━━ Data records ━━

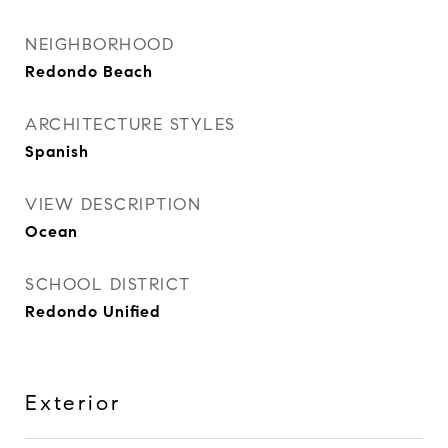
NEIGHBORHOOD
Redondo Beach
ARCHITECTURE STYLES
Spanish
VIEW DESCRIPTION
Ocean
SCHOOL DISTRICT
Redondo Unified
Exterior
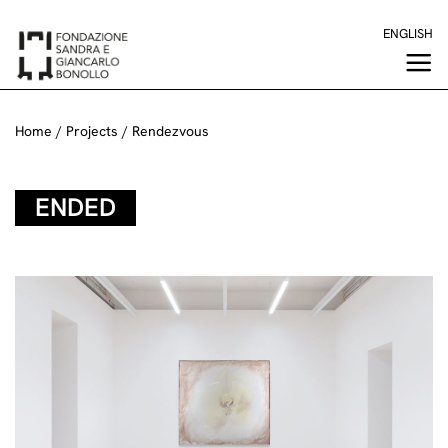
Skip
ENGLISH
to
content
Home
/
Projects
/
Rendezvous
ENDED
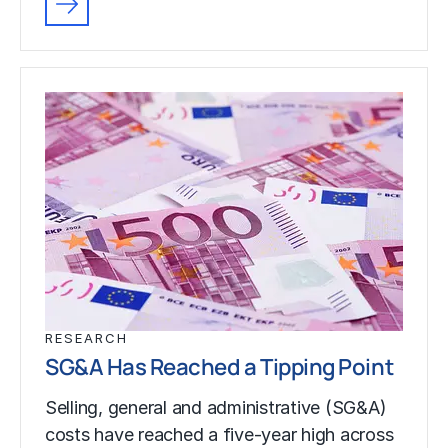
RESEARCH
SG&A Has Reached a Tipping Point
Selling, general and administrative (SG&A)
costs have reached a five-year high across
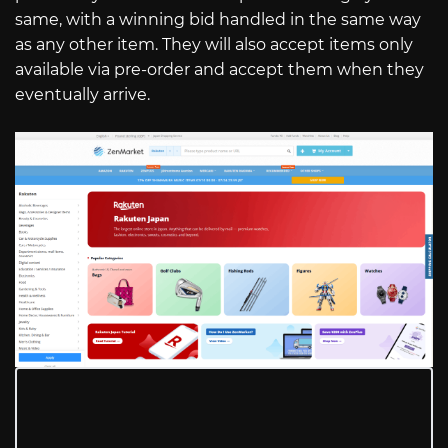
same, with a winning bid handled in the same way
as any other item. They will also accept items only
available via pre-order and accept them when they
eventually arrive.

━━━

=== Your goal ===
Which lines in the records above contain the word "accept"? Copy each one.

=== Answer to this problem ===
as any other item. They will also accept items only
available via pre-order and accept them when they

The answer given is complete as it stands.